** WORK INSTRUCTIONS **
From the data below, return the exact lines starting at the line containing "Image attached. Point" and ending at the line containing "Image attached. Mask", both included, and nothing else.

** EXERCISE INPUT **
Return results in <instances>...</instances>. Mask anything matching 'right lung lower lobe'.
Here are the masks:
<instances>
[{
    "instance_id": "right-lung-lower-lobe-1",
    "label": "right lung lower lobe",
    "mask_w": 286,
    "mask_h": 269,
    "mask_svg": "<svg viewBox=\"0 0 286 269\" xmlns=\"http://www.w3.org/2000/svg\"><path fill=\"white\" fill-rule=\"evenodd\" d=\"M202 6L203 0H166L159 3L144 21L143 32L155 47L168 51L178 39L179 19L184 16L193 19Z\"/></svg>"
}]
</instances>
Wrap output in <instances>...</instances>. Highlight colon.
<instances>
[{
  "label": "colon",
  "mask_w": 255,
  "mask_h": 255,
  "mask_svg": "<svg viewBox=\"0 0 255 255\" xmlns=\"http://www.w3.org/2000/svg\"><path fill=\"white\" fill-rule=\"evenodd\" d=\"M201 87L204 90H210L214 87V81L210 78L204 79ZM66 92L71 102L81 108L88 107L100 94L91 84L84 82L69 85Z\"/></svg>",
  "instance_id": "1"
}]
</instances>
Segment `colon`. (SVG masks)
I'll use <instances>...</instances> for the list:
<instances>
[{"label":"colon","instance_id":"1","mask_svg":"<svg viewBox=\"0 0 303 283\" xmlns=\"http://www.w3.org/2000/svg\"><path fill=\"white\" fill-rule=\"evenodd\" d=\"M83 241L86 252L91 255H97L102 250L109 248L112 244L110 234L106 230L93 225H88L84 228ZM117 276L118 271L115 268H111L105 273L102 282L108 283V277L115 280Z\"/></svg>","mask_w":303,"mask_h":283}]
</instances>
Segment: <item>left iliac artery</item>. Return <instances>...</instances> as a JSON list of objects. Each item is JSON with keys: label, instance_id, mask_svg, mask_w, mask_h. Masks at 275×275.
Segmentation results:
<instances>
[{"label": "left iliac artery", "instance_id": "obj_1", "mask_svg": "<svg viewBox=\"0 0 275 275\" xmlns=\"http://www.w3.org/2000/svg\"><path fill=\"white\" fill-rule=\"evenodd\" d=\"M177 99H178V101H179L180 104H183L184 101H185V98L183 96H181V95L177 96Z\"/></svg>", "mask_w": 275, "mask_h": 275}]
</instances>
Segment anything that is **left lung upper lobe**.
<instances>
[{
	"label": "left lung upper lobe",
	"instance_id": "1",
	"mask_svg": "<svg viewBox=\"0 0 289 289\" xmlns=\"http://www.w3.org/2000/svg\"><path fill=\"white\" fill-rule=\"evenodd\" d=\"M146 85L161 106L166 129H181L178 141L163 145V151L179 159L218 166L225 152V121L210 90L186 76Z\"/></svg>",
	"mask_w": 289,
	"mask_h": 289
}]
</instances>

...

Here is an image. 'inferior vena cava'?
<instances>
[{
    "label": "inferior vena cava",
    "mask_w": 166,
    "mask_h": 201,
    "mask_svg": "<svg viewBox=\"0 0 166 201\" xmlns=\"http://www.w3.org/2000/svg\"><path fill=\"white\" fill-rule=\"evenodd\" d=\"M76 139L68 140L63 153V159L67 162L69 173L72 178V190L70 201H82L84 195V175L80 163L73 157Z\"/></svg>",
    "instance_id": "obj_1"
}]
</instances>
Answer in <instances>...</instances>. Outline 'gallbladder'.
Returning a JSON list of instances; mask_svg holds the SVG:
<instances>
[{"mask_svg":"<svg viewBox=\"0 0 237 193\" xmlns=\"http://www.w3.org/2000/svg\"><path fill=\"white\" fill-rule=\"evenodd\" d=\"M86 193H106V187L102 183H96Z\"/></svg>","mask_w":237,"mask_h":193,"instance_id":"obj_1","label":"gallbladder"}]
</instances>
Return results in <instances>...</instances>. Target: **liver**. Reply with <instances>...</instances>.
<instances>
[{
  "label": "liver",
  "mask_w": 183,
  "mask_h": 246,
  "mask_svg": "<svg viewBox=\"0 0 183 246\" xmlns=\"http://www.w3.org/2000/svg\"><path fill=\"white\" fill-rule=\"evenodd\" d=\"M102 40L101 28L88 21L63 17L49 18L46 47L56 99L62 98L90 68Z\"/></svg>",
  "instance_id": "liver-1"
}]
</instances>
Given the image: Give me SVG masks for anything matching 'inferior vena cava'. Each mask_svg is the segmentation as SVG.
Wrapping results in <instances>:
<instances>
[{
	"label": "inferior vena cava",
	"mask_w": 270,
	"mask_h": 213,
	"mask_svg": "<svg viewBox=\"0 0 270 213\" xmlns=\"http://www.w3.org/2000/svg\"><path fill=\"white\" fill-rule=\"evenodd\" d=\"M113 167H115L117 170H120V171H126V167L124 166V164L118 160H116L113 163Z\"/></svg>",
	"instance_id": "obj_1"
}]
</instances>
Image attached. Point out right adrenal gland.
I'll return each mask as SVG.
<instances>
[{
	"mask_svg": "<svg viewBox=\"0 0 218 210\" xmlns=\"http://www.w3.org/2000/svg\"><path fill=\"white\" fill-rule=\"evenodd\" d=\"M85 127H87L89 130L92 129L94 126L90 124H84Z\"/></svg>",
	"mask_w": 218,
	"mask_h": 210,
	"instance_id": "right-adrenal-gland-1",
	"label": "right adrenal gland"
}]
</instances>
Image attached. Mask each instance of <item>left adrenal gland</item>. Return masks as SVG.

* * *

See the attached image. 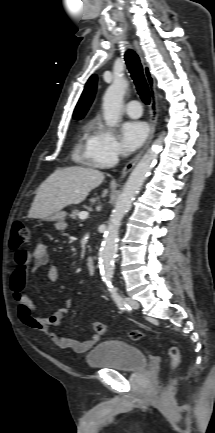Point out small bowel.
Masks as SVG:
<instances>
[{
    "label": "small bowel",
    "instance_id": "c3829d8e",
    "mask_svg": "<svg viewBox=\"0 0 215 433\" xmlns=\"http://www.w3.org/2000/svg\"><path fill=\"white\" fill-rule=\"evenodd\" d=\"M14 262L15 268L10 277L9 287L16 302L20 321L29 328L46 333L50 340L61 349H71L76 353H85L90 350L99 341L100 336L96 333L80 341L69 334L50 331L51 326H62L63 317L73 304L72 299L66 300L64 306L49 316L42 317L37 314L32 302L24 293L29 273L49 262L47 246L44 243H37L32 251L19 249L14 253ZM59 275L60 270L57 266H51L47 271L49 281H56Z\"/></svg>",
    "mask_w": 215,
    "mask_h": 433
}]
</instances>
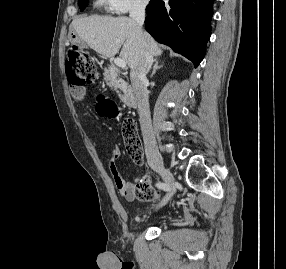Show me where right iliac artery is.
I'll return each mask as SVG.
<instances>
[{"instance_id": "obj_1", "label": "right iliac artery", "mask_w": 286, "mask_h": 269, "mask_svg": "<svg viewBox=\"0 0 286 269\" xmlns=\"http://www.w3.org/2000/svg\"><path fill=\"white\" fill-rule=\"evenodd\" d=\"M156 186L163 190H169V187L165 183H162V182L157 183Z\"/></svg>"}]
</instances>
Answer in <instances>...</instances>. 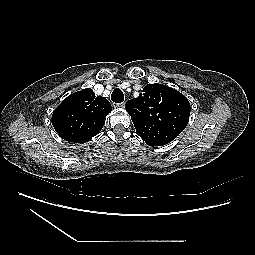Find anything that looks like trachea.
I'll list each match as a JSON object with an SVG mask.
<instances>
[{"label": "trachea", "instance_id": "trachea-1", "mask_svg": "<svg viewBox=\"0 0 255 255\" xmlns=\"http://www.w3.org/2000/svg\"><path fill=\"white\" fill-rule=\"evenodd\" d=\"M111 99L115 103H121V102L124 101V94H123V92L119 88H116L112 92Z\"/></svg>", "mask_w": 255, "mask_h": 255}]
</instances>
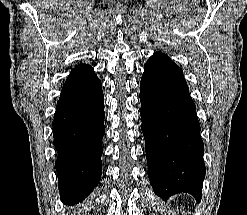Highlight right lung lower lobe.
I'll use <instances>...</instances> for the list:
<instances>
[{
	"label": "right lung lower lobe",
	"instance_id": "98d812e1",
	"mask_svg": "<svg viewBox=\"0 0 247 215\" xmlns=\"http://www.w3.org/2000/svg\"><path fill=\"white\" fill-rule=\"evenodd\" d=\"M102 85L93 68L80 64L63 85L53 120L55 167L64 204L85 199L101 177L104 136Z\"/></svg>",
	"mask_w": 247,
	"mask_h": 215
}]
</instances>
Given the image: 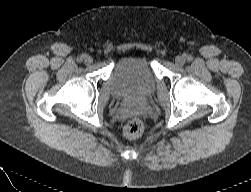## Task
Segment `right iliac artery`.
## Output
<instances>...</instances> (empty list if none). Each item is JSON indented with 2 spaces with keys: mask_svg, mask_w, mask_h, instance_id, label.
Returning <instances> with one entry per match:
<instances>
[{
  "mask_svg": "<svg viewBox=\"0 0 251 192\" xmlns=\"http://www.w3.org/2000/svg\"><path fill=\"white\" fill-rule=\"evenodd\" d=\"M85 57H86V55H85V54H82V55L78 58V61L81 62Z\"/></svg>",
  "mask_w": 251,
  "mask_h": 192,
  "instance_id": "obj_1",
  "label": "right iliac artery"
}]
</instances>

** EXERCISE RESULT **
Image attached. Point out right adrenal gland.
I'll return each mask as SVG.
<instances>
[{
	"mask_svg": "<svg viewBox=\"0 0 218 210\" xmlns=\"http://www.w3.org/2000/svg\"><path fill=\"white\" fill-rule=\"evenodd\" d=\"M85 127H87L89 130L92 129L94 126L90 124H84Z\"/></svg>",
	"mask_w": 218,
	"mask_h": 210,
	"instance_id": "right-adrenal-gland-1",
	"label": "right adrenal gland"
}]
</instances>
Image attached. Mask each instance of <item>left adrenal gland</item>. Return masks as SVG.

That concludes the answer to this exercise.